Cardtronics PLC has announced financial and operational results for the quarter ended March 31. Among the quarter's year-over-year financial highlights:

  • Total revenues of $318.3 million, down 5% from $336.2 million (down 2% on a constant currency basis), primarily due to decreases in Link interchange rates in the United Kingdom.
  • ATM operating revenues of $302.6 million, down 5% from $319.7 million (down 2% in constant currency), primarily due to decreases in Link interchange rates in the U.K.
  • GAAP net income of $4.3 million, or 9 cents per diluted share, compared with GAAP net loss of $2.8 million, or a loss of 6 cents per diluted share.
  • Adjusted EBITDA of $61 million, down 11% from $68.7 million, primarily driven by decreases in Link interchange and a nonrecurring property tax benefit in 2018.
  • Adjusted net income per diluted share of 35 cents compared with 46 cents in 2018.
  • Agreements executed to brand more than 1,000 ATMs in the U.S.
  • Launched Allpoint Plus deposit network in the U.S., targeting nearly 1,000 deployments by the end of 2019.
  • Announced cardless cash access at ATMs in the U.S. with approximately 11,000 ATMs currently enabled.
  • Announced $50 million opportunistic share repurchase authorization.

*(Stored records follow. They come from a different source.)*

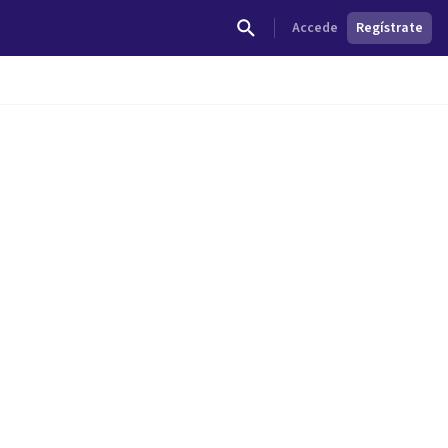
Accede
Regístrate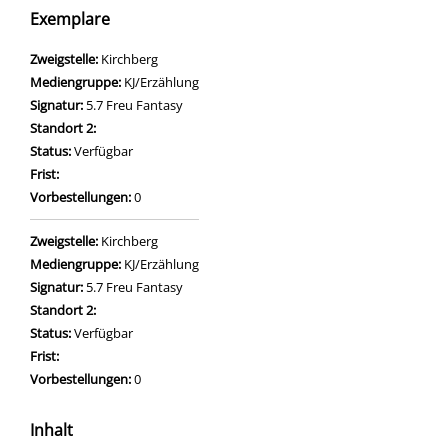
Exemplare
Zweigstelle:
Kirchberg
Mediengruppe:
KJ/Erzählung
Signatur:
5.7 Freu Fantasy
Standort 2:
Status:
Verfügbar
Frist:
Vorbestellungen:
0
Zweigstelle:
Kirchberg
Mediengruppe:
KJ/Erzählung
Signatur:
5.7 Freu Fantasy
Standort 2:
Status:
Verfügbar
Frist:
Vorbestellungen:
0
Inhalt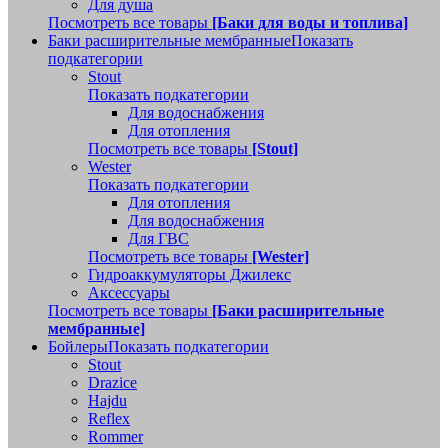
Для душа
Посмотреть все товары
[Баки для воды и топлива]
Баки расширительные мембранные
Показать
подкатегории
Stout
Показать подкатегории
Для водоснабжения
Для отопления
Посмотреть все товары
[Stout]
Wester
Показать подкатегории
Для отопления
Для водоснабжения
Для ГВС
Посмотреть все товары
[Wester]
Гидроаккумуляторы Джилекс
Аксессуары
Посмотреть все товары
[Баки расширительные
мембранные]
Бойлеры
Показать подкатегории
Stout
Drazice
Hajdu
Reflex
Rommer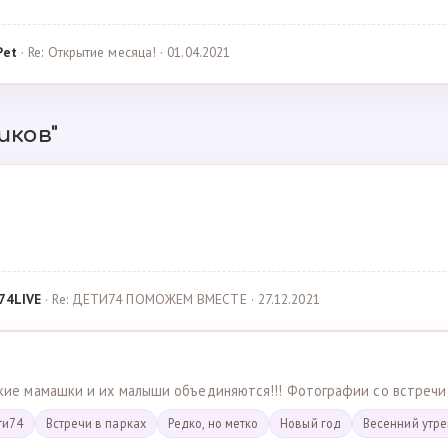
Pet
· Re: Открытие месяца! · 01.04.2021
иков"
74LIVE
· Re: ДЕТИ74 ПОМОЖЕМ ВМЕСТЕ · 27.12.2021
ские мамашки и их малыши объединяются!!! Фотографии со встречи
ти74
Встречи в парках
Редко, но метко
Новый год
Весенний утр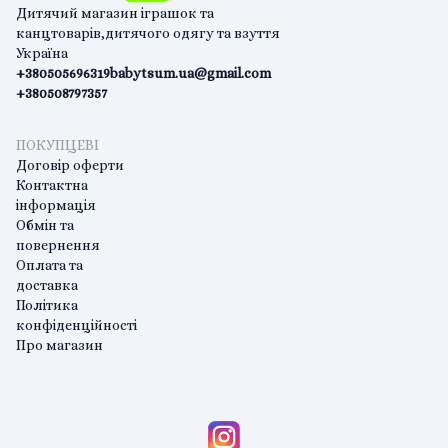
Дитячий магазин іграшок та
канцтоварів,дитячого одягу та взуття
Україна
+380505696319
babytsum.ua@gmail.com
+380508797357
ПОКУПЦЕВІ
Договір оферти
Контактна
інформація
Обмін та
повернення
Оплата та
доставка
Політика
конфіденційності
Про магазин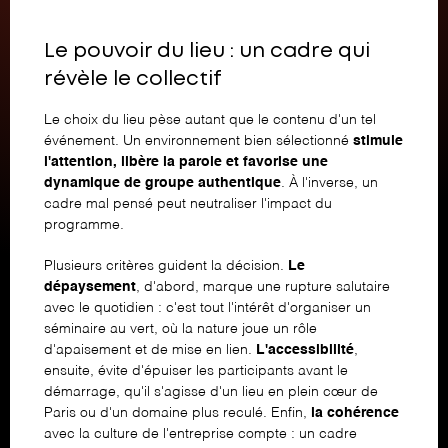
Le pouvoir du lieu : un cadre qui
révèle le collectif
Le choix du lieu pèse autant que le contenu d'un tel
événement. Un environnement bien sélectionné
stimule
l'attention, libère la parole et favorise une
dynamique de groupe authentique
. À l'inverse, un
cadre mal pensé peut neutraliser l'impact du
programme.
Plusieurs critères guident la décision.
Le
dépaysement
, d'abord, marque une rupture salutaire
avec le quotidien : c'est tout l'intérêt d'organiser un
séminaire au vert, où la nature joue un rôle
d'apaisement et de mise en lien.
L'accessibilité
,
ensuite, évite d'épuiser les participants avant le
démarrage, qu'il s'agisse d'un lieu en plein cœur de
Paris ou d'un domaine plus reculé. Enfin,
la cohérence
avec la culture de l'entreprise compte : un cadre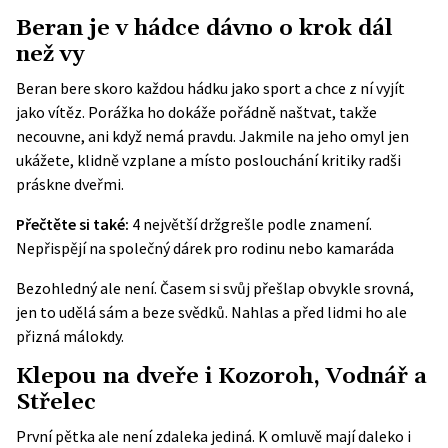
Beran je v hádce dávno o krok dál
než vy
Beran bere skoro každou hádku jako sport a chce z ní vyjít
jako vítěz. Porážka ho dokáže pořádně naštvat, takže
necouvne, ani když nemá pravdu. Jakmile na jeho omyl jen
ukážete, klidně vzplane a místo poslouchání kritiky radši
práskne dveřmi.
Přečtěte si také:
4 největší držgrešle podle znamení.
Nepřispějí na společný dárek pro rodinu nebo kamaráda
Bezohledný ale není. Časem si svůj přešlap obvykle srovná,
jen to udělá sám a beze svědků. Nahlas a před lidmi ho ale
přizná málokdy.
Klepou na dveře i Kozoroh, Vodnář a
Střelec
První pětka ale není zdaleka jediná. K omluvě mají daleko i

“The first quarter results were a solid start to 2019, as we experienced better than expected surcharge-free transactions in our largest markets," Cardtronics CEO Edward H. West said in a press release. "The transaction levels, coupled with strong operational execution by the team, resulted in a significant increase in adjusted free cash flows. Our Allpoint and bank-branding surcharge-free solutions in the United States continue to advance as banks, consumers, and retailers value the convenience, reliability, and security of our network of retailer-based ATMs."

Cardtronics also increased its outlook for 2019:

  • Revenues of $1.32 billion–$1.36 billion.
  • GAAP net income of $32 million–$34 million.
  • Adjusted EBITDA of $290 million–$300 million.
  •  Adjusted net income of $94 million–$100 million.
  • Adjusted net income of $2.01–$2.12 per share.